Hopkins took a large swig of beer from the tankard and wiped his lips with his sleeve. He took another and coughed as the cool ale poured over his burning throat. When he looked up from his beer a young woman had entered the tavern and was watching him. He looked her up and down and felt no reluctance at lingering over his looking. Usually his gaze would have been deemed improper and most definitely by him self. Still he gazed and all the time she looked back expressionless. He hadn’t met a woman that wasn’t afraid of him for a long time and this had given him a kind of security and confidence that allowed him to explore every inch of her with his eyes and mind. Comely she was, he thought. Attractive. Dark eyed and probably wilful, he thought.  He wondered why she would come to the tavern alone. 

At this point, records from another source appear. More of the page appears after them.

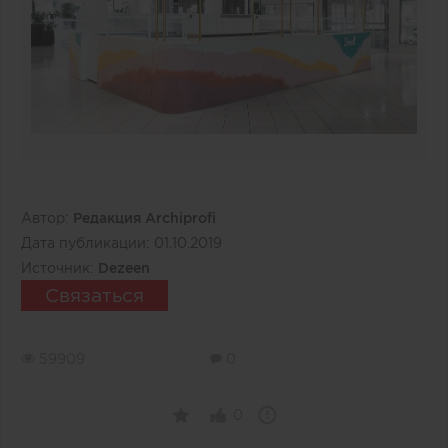
Автор:
Редакция Archiprofi
Дата публикации:
01.10.2019
Источник:
Dezeen
Связаться
59909
0
0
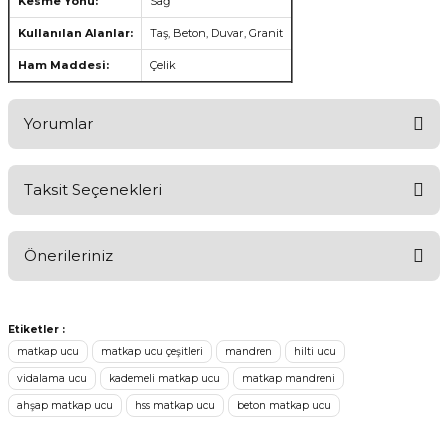
Kesme Yönü:
Sağ
Kullanılan Alanlar:
Taş, Beton, Duvar, Granit
Ham Maddesi:
Çelik
Yorumlar
Taksit Seçenekleri
Ürünü Değerlendirerek Müşterilerimize Deneyiminizden Bahsedin
🤩
Önerileriniz
Ürünü Değerlendir
Bu ürünün fiyat bilgisi, resim, ürün açıklamalarında ve diğer
konularda yetersiz gördüğünüz noktaları öneri formunu kullanarak
Etiketler :
tarafımıza iletebilirsiniz.
matkap ucu
matkap ucu çeşitleri
mandren
hilti ucu
Görüş ve önerileriniz için teşekkür ederiz.
vidalama ucu
kademeli matkap ucu
matkap mandreni
ahşap matkap ucu
hss matkap ucu
beton matkap ucu
Ürün resmi kalitesiz, bozuk veya görüntülenemiyor.
Ürün açıklamasında eksik bilgiler bulunuyor.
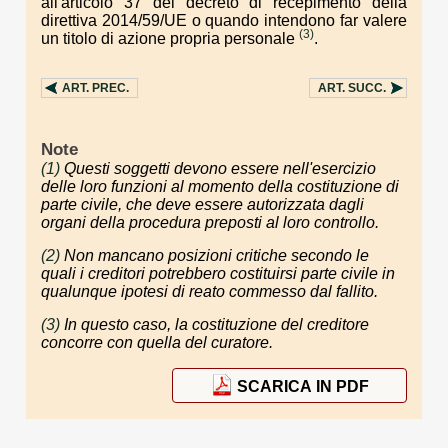
all'articolo 37 del decreto di recepimento della
direttiva 2014/59/UE o quando intendono far valere
(3)
un titolo di azione propria personale
.
ART.
PREC.
ART.
SUCC.
Note
(1)
Questi soggetti devono essere nell'esercizio
delle loro funzioni al momento della costituzione di
parte civile, che deve essere autorizzata dagli
organi della procedura preposti al loro controllo.
(2)
Non mancano posizioni critiche secondo le
quali i creditori potrebbero costituirsi parte civile in
qualunque ipotesi di reato commesso dal fallito.
(3)
In questo caso, la costituzione del creditore
concorre con quella del curatore.
SCARICA IN PDF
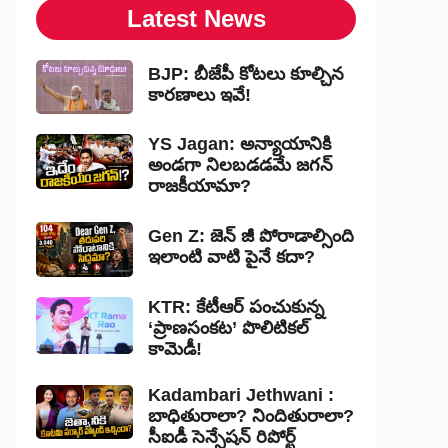
Latest News
BJP: బీజేపీ కోటలు కూల్చిన
కారణాలు ఇవే!
YS Jagan: అన్యాయానికి
అండగా నిలబడడమే జగన్
రాజకీయామా?
Gen Z: జెన్ జీ పోరాడాల్సింది
ఇలాంటి వాటి పైనే కదా?
KTR: కేటీఆర్ పంచుకున్న
‘ప్రాణసంకట’ పొలిటికల్
కామెడీ!
Kadambari Jethwani :
బాధితురాలా? నిందితురాలా?
సీఐడీ సెన్సేషన్ రిపోర్ట్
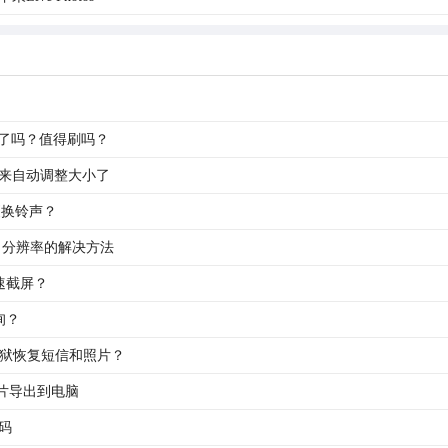
S 7了吗？值得刷吗？
来自动调整大小了
如何更换铃声？
 两边黑框 分辨率的解决方法
快速截屏？
询？
越狱恢复短信和照片？
照片导出到电脑
码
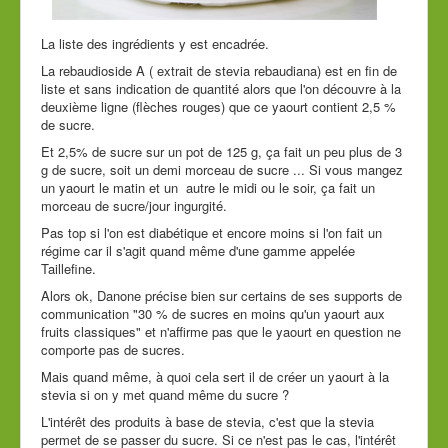
La liste des ingrédients y est encadrée.
La rebaudioside A ( extrait de stevia rebaudiana) est en fin de
liste et sans indication de quantité alors que l'on découvre à la
deuxième ligne (flèches rouges) que ce yaourt contient 2,5 %
de sucre.
Et 2,5% de sucre sur un pot de 125 g, ça fait un peu plus de 3
g de sucre, soit un demi morceau de sucre ... Si vous mangez
un yaourt le matin et un autre le midi ou le soir, ça fait un
morceau de sucre/jour ingurgité.
Pas top si l'on est diabétique et encore moins si l'on fait un
régime car il s'agit quand même d'une gamme appelée
Taillefine.
Alors ok, Danone précise bien sur certains de ses supports de
communication "30 % de sucres en moins qu'un yaourt aux
fruits classiques" et n'affirme pas que le yaourt en question ne
comporte pas de sucres.
Mais quand même, à quoi cela sert il de créer un yaourt à la
stevia si on y met quand même du sucre ?
L'intérêt des produits à base de stevia, c'est que la stevia
permet de se passer du sucre. Si ce n'est pas le cas, l'intérêt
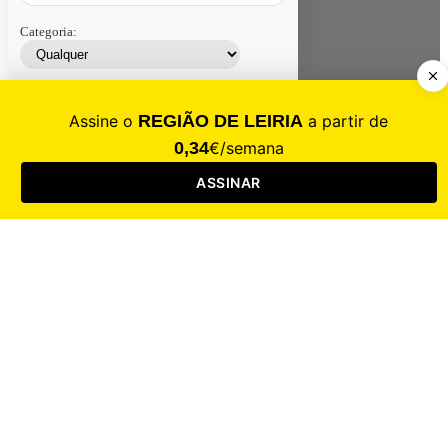
Categoria:
Contacte-nos
Assinar
Loja
Entrar
CALAMIDADE
Saúde
Desporto
Mercado
Cultura
Sociedade
Opinião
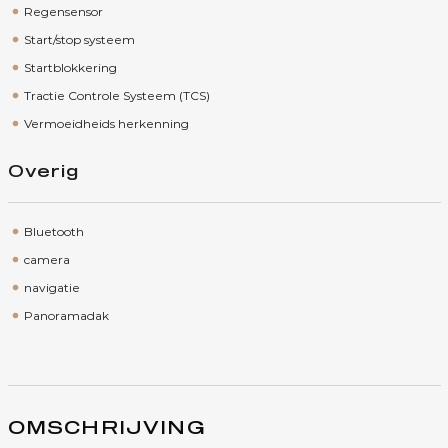
Regensensor
Start/stop systeem
Startblokkering
Tractie Controle Systeem (TCS)
Vermoeidheids herkenning
Overig
Bluetooth
camera
navigatie
Panoramadak
OMSCHRIJVING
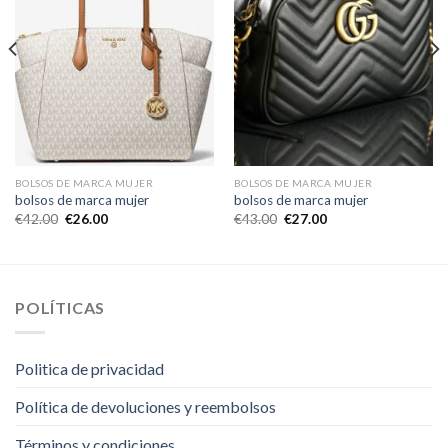
BOLSOS DE MARCA MUJER
BOLSOS DE MARCA MUJER
bolsos de marca mujer
bolsos de marca mujer
€
42.00
€
26.00
€
43.00
€
27.00
POLÍTICAS
Politica de privacidad
Política de devoluciones y reembolsos
Términos y condiciones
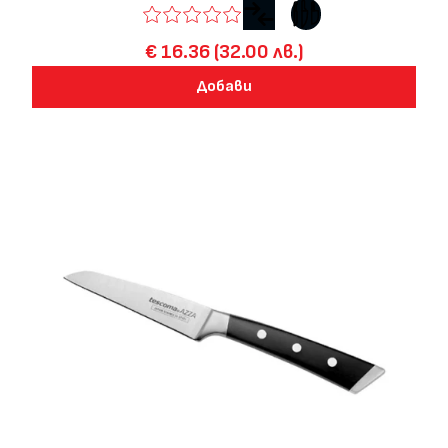
€ 16.36 (32.00 лв.)
Добави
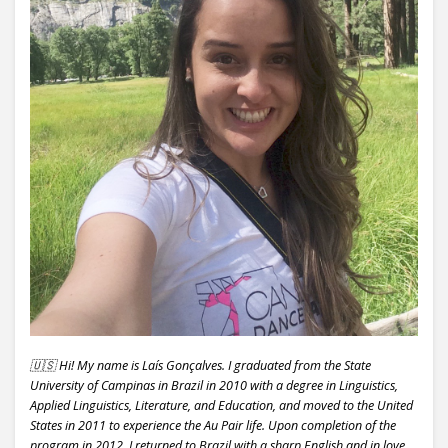
🇺🇸 Hi! My name is Laís Gonçalves. I graduated from the State
University of Campinas in Brazil in 2010 with a degree in Linguistics,
Applied Linguistics, Literature, and Education, and moved to the United
States in 2011 to experience the Au Pair life. Upon completion of the
program in 2012, I returned to Brazil with a sharp English and in love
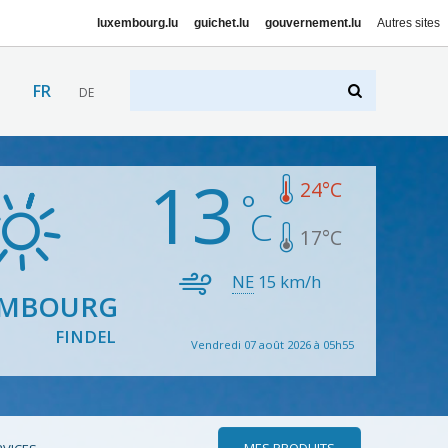
luxembourg.lu
guichet.lu
gouvernement.lu
Autres sites
FR
DE
13
24
°C
17
°C
NE
15
km/h
EMBOURG
FINDEL
Vendredi 07 août 2026 à 05h55
MES PRODUITS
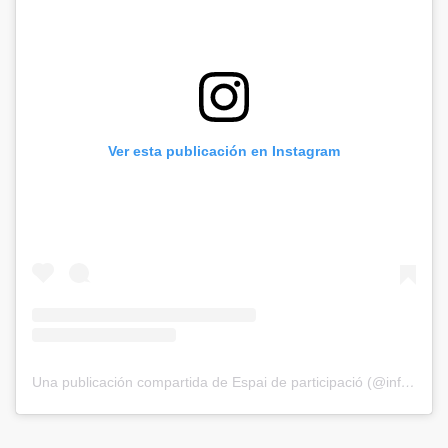
Ver esta publicación en Instagram
Una publicación compartida de Espai de participació (@infantsiadolescents.santjust)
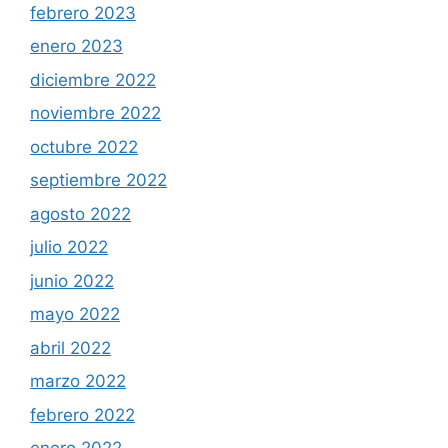
febrero 2023
enero 2023
diciembre 2022
noviembre 2022
octubre 2022
septiembre 2022
agosto 2022
julio 2022
junio 2022
mayo 2022
abril 2022
marzo 2022
febrero 2022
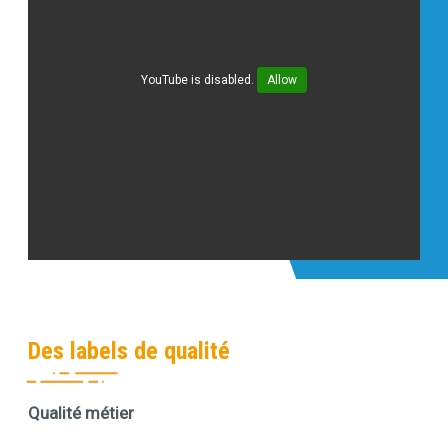
YouTube is disabled.
Allow
Des labels de qualité
Qualité métier
Contenu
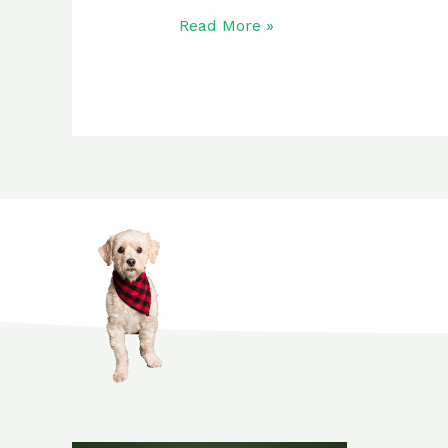
Read More »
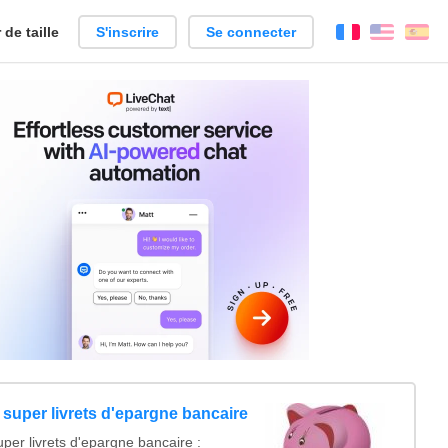
de taille
S'inscrire
Se connecter
Français
Englis
Es
super livrets d'epargne bancaire
per livrets d'epargne bancaire :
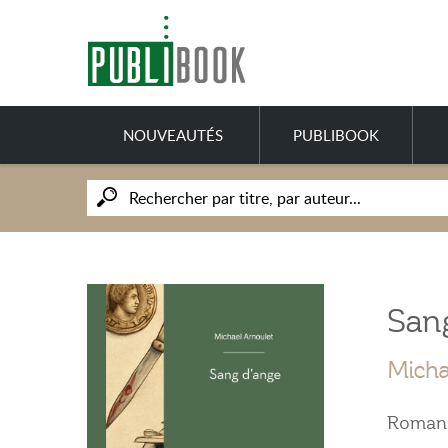
NOUVEAUTÉS
PUBLIBOOK
San
Micha
Roman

When Matthew Hopkins ( Witch Finder General ) left The Green Man he felt weighed down and extremely fatigued. His back and shoulders ached as though he carried the weight of the world. It numbed his legs as he staggered through the village trying not to seem out of sorts to the locals. He feared his enemies might take advantage of him should they become aware of his weakness. Occasionally a small child would point at the stooped man as he struggled to put one step in front of another. “Look momma, a lady on his shoulders”.
Only a very few children ever saw the strange sight of the angel Messala sitting astride the neck of Matthew Hopkins and never a grown up. She would remain there until the day he died redeeming herself in the eyes of her Lord and Master and achieving her own release from exile. Then she could spread her wings and travel home, free at last.



Anonymous said...

WOW! Thats heavy!

Anonymous said...

It is heavy and this account is quite disturbing. When Matthew died no one recorded what he died of. So does Edgar know some thing we don't and if he does, how?
I love the part about the viking king. He was a tyrant too and probably the bloodiest of them all, even with his "boneless legs".

Anonymous said...

Do you think Edgar might have invented the end of Mr Hopkins?